-------- RECORDS

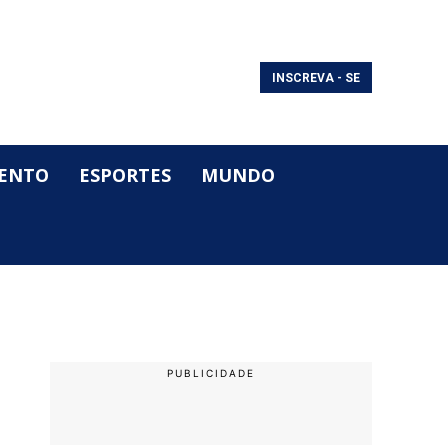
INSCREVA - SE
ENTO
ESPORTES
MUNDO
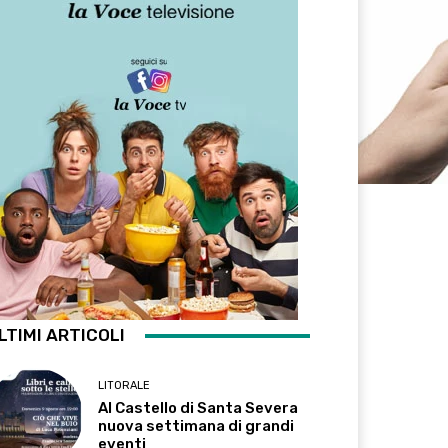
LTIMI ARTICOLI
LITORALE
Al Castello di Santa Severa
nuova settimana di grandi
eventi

----------------

Would you set down the material exactly as it stands, without the pictures?

INSCREVA - SE
ENTO
ESPORTES
MUNDO
LTIMI ARTICOLI
LITORALE
Al Castello di Santa Severa
nuova settimana di grandi
eventi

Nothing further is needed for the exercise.